Du and le

When do I use de+article And when do I use just the article? Like 'elles boivent le lait' or 'je bois du lait?'

May 30, 2012


De means 'from' or 'of.' When it is put with an article like le, la or les, it turns into (always) du, de la, or des.

This could mean 'some of the' if you are talking about food. Je mange de la salade. I am eating SOME or SOME OF THE salad. je mange la salade = I am eating salad

Je mange la pizza. = I am eating pizza, or I am eating THE pizza

Je mange de la pizza = I am eating some pizza, or I am eating some of the pizza

I agree. Using the article by itself indicates either (1) a specific case (or serving) of something OR (2) all of the thing present (in the world, or house, or whatever "the greater context" might be). Using "de" with an article (called the "partitive") makes explicit the fact we usually assume in English that you're referring to a general quantity of something ("some"). The partitive basically means "some," but is required where we might leave out a determiner in English (e.g. "I'm eating soup." = "Je mange de la soupe.").

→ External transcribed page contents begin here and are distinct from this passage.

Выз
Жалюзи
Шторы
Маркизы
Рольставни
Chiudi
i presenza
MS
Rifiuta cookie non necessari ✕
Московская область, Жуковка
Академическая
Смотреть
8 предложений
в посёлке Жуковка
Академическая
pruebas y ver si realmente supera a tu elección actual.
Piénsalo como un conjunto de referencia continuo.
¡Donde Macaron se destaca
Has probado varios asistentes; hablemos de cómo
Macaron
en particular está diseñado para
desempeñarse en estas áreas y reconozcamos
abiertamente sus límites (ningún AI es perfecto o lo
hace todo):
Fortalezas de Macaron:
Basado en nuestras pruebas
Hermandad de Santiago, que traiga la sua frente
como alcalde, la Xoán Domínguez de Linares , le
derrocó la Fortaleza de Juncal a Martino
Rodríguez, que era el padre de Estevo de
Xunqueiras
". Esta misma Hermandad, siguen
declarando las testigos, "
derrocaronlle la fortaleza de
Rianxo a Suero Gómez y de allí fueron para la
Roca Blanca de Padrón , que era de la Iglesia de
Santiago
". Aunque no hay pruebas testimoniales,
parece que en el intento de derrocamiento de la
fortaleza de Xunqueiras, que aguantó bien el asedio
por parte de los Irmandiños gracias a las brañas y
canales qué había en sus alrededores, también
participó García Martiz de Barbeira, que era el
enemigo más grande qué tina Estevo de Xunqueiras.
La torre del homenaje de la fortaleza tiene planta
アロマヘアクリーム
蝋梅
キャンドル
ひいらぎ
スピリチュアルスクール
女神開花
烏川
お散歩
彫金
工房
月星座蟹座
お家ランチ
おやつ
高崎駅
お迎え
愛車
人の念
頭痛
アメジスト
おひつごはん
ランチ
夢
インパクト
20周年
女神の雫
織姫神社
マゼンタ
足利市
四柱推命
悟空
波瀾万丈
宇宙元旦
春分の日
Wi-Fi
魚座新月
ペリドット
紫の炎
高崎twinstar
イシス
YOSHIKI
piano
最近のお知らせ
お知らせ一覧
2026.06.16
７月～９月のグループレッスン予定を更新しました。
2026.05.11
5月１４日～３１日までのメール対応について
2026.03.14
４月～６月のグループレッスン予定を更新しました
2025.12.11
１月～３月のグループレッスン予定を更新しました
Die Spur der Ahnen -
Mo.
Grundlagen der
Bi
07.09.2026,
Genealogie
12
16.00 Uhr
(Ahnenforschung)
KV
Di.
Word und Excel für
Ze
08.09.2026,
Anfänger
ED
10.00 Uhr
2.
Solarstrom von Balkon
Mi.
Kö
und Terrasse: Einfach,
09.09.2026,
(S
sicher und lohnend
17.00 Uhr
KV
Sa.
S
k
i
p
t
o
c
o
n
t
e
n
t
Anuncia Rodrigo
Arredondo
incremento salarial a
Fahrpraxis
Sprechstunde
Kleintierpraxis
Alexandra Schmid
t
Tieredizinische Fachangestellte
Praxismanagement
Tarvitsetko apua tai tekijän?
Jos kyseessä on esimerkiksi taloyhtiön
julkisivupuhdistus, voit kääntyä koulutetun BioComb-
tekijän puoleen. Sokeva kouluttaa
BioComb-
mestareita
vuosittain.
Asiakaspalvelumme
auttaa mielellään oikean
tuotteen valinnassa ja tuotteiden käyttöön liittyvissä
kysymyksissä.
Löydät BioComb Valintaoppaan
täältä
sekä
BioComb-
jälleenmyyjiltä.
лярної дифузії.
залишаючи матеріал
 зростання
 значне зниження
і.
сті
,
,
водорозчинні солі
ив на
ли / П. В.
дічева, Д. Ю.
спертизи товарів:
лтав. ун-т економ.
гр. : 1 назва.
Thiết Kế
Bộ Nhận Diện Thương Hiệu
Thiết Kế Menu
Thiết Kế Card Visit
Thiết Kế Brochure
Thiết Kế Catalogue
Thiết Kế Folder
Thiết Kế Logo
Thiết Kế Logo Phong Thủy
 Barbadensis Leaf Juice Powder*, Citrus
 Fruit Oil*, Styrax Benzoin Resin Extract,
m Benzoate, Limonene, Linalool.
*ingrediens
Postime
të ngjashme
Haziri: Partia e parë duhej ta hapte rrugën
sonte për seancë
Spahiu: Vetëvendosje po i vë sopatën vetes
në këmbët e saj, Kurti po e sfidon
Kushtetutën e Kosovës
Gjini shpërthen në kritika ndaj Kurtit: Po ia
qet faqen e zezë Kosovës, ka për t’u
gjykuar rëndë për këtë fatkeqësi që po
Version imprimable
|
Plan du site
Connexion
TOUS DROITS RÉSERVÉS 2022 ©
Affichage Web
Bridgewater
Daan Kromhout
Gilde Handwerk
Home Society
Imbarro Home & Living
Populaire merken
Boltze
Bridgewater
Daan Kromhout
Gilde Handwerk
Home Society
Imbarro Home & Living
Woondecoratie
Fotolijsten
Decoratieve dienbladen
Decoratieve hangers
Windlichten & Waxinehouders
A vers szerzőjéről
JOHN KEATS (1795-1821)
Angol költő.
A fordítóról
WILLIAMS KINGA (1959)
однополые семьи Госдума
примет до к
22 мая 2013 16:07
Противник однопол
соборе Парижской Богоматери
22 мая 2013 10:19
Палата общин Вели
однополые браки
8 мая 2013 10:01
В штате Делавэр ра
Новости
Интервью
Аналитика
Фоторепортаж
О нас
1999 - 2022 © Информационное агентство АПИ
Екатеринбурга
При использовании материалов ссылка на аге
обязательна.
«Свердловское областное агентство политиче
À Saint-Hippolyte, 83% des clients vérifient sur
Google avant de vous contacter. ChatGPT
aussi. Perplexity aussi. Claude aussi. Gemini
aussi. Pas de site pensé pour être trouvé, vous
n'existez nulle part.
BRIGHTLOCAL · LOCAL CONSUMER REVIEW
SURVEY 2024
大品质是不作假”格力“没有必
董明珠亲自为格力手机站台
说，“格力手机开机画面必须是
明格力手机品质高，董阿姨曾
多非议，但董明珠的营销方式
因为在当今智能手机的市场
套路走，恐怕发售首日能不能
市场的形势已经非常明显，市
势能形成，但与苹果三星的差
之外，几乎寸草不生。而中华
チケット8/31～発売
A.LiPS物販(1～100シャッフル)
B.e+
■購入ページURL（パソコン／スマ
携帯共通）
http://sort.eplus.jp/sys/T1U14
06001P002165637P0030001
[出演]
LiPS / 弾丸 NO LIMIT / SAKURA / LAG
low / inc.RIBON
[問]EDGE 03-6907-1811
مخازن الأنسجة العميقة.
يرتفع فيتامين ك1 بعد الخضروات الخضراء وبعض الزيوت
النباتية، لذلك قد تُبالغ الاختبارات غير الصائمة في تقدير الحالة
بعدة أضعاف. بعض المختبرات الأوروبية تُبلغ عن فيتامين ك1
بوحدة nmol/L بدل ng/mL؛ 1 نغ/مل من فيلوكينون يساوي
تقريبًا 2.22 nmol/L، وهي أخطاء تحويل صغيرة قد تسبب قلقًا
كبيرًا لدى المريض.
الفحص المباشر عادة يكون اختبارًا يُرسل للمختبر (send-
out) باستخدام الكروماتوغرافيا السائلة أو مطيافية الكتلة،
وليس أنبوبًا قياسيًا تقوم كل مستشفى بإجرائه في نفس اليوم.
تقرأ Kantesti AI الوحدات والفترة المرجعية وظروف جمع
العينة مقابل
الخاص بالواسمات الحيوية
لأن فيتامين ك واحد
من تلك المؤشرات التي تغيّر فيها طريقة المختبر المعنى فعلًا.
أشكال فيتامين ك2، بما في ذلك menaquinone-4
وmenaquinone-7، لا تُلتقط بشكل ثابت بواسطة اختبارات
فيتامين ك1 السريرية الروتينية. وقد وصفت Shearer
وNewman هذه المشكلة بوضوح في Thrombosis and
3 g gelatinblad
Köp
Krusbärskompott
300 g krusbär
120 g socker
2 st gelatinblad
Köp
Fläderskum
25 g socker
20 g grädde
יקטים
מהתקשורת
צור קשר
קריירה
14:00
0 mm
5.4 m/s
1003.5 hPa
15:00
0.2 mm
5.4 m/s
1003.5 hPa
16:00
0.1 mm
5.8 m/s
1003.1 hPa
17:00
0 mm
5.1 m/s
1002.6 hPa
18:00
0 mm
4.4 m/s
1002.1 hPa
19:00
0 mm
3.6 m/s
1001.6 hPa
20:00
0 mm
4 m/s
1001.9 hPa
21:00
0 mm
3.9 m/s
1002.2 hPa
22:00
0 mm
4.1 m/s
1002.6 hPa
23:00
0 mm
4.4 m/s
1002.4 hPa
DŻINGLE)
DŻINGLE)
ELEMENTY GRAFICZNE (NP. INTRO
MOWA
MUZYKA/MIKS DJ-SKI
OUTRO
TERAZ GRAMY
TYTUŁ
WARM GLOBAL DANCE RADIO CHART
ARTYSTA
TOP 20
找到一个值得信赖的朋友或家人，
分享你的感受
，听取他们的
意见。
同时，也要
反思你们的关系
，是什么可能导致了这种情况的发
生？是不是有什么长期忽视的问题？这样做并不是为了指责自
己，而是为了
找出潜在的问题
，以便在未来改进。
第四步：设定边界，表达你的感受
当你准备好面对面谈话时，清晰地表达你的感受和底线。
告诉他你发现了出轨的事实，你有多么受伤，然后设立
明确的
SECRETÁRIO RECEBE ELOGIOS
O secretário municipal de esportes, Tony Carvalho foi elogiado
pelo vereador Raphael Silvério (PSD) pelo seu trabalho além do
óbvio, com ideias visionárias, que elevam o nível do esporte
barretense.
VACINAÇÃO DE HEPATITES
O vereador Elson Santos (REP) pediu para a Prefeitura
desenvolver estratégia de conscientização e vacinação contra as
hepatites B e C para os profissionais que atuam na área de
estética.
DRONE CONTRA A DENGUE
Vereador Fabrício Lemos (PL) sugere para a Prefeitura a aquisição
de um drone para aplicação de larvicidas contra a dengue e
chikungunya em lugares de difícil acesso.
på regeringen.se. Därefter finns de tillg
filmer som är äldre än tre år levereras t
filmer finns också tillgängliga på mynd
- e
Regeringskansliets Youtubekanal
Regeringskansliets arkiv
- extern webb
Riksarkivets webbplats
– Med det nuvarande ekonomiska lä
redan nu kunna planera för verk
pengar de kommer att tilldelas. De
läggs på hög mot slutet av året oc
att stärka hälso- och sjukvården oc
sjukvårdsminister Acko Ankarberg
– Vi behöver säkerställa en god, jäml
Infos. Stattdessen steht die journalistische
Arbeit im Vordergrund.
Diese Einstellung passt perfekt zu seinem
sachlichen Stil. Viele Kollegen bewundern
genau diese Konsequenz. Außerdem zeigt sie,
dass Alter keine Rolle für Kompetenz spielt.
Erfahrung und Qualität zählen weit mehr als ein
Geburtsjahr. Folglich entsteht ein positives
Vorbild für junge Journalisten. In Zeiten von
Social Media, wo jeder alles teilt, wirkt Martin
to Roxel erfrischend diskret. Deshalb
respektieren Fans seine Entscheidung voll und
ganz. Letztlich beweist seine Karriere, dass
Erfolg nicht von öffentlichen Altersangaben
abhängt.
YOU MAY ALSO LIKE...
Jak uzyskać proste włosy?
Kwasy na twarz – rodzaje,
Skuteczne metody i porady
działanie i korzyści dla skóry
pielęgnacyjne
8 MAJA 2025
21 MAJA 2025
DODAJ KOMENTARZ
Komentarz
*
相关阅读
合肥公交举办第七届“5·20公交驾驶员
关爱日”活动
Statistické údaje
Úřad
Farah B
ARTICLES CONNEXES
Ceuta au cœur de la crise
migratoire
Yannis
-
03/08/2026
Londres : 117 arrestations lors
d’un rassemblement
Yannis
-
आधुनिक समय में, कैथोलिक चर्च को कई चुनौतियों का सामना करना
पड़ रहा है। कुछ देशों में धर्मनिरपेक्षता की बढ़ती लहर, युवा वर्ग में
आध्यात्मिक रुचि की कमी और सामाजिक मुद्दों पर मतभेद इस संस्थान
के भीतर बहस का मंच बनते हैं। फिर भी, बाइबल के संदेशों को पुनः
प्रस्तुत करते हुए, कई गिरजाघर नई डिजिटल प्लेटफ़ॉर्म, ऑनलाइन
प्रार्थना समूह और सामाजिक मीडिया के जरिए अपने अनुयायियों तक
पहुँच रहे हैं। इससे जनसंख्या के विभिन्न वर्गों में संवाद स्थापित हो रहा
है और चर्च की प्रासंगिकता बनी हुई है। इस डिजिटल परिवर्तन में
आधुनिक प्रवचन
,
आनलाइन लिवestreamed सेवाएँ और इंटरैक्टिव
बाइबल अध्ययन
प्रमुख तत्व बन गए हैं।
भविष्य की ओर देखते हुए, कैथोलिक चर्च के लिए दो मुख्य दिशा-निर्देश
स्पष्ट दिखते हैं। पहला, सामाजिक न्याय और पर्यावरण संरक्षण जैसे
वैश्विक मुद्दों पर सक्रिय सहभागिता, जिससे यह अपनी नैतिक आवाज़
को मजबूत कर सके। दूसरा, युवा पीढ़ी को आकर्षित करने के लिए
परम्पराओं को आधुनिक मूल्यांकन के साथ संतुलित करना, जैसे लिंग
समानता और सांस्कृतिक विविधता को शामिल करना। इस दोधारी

du means some, le means the or just a generalisation. Elles boivent le lait - They drink the milk Elles boivent du lait - They drink (some) milk

@savourtardis, yes de + le => du, de + la => de la, de + les => des @Spaid, I think that the partitive means "some of" but that phrase can be dropped in English. Je mange la pizza. =/= I am eating pizza. You need the "the" in there or else it means that you're eating all of the pizza in the world. If you want to say "I'm eating pizza," you need the partitive -- "Je mange de la pizza."

Is the use of du versus des (versus de la?) determined according to which article the noun takes?

Yes. du = masculine, de la = feminine, des = plural. le - du la - de la les - des

Le tends to mean the, while du tends to mean some.